Sin embargo, la educación que recibimos y que sólo algunos logran eficazmente
deshacerse de ella, nos condiciona para pensar y proceder como el general de Marco
Aurelio. Ateniéndose a los acontecimientos se pierde de vista el proceso que les
subyace y los determina. Entonces, el mundo se nos presenta bajo una forma
lineal, sucesiva. Primero A, después B y después C, y no ya como los componentes
de un sistema. De esta linealidad, de esta simplificación proceden aquellos
argumentos que vinculan a la droga y a la delincuencia según una relación causal y
necesaria cuando en verdad aquella ecuación se funda en una falla interior y
encubierta. Llamase a este procedimiento argumentativo “falacia del accidente”, y
si bien, desconocido e ignorado por la gran mayoría de quienes bajo su gestión
depende el ejercicio de nuestros derechos fundamentales, aún así lo aplican a
diario.
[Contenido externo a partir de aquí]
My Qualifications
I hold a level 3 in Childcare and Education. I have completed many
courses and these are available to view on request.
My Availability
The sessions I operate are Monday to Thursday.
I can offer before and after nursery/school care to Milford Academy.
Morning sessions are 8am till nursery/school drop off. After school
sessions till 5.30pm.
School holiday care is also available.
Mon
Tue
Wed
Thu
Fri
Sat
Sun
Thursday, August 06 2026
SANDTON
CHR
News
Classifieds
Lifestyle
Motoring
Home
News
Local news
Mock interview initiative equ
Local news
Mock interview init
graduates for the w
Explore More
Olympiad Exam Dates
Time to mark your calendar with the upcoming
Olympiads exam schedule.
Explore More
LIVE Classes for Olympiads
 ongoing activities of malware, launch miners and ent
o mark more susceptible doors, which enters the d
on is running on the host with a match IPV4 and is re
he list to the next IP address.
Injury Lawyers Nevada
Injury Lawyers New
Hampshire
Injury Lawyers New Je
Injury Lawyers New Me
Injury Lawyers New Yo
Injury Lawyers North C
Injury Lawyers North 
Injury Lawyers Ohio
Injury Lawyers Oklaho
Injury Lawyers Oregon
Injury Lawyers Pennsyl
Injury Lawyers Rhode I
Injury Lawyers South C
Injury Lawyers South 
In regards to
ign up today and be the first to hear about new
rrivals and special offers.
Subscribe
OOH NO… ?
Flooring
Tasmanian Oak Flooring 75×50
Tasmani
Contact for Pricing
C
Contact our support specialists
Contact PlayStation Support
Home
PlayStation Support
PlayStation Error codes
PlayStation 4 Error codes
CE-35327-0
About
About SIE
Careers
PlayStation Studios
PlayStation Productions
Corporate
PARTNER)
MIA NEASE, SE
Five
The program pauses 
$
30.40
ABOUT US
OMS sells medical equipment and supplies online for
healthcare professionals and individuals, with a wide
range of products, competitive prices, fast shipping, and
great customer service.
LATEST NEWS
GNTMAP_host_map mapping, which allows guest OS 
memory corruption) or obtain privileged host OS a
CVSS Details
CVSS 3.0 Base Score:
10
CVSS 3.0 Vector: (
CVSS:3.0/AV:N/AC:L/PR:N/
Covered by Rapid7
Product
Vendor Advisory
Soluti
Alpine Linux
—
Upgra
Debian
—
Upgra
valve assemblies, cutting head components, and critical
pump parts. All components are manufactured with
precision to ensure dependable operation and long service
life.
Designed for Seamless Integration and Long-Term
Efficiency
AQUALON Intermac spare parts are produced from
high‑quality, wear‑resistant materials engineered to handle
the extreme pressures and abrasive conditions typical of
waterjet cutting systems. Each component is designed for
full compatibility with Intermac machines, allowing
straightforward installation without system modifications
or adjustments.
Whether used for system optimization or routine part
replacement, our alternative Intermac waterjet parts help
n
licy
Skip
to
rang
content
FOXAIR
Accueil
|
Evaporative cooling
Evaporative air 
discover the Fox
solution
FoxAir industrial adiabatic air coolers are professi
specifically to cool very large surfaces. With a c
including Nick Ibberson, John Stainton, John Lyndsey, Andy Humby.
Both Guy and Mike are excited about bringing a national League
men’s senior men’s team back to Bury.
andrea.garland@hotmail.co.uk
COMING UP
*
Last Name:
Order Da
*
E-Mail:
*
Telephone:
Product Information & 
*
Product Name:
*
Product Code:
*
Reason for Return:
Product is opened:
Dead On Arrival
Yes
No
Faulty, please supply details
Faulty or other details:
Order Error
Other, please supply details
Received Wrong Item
Y de esta aplicación no informada del principio que la gobierna, se
inspiran las acciones públicas, decretos, resoluciones, y otras especies del
ejercicio del poder ¿Deberían acaso nuestros funcionarios recibir instrucción
filosófica y lógica? ¿Deberían acaso requerir el asesoramiento de expertos en
lógica discursiva y argumentativa?
La complejidad que presenta el fenómeno del consumo de sustancias no puede
expedirse invocando recetas y fórmulas. Podemos decir que en la Argentina, al
igual que en todos los países donde rige un prohibicionismo irrestricto, más bien
se ha agravado, y la ausencia de un análisis multidisciplinario es lo que
contribuye a su agravamiento. Pero entre el mayor flagelo originado por el
prohibicionismo, sea tal vez, la invención de la figura del “adicto”.
Como vemos, el “adicto” proviene de las grietas del sistema, de sus fallas, de su
propagación, de sus líneas de fuga, de las fabricaciones del aparato de control,
de la acción combinada de los dispositivos de obediencia y de los saberes sobre
los que el Estado legitima su funcionamiento. Puede decirse que el “adicto” es un
producto estatal resultante de la prohibición a la que se suma luego la barbarie
psiquiátrica, las terapias compulsivas, el secuestro de los cuerpos y las mentes
en aquellos centros de recuperación-detención hasta construir aquella fina y
cerrada malla por donde el “adicto”, una vez transformado en despojo y trofeo y
derrocada su condición de sujeto de derecho, cínicamente, perversamente, se lo
obliga a devenir “persona”.
Eso era todo lo que quería decir. No los retengo más. Muchas gracias.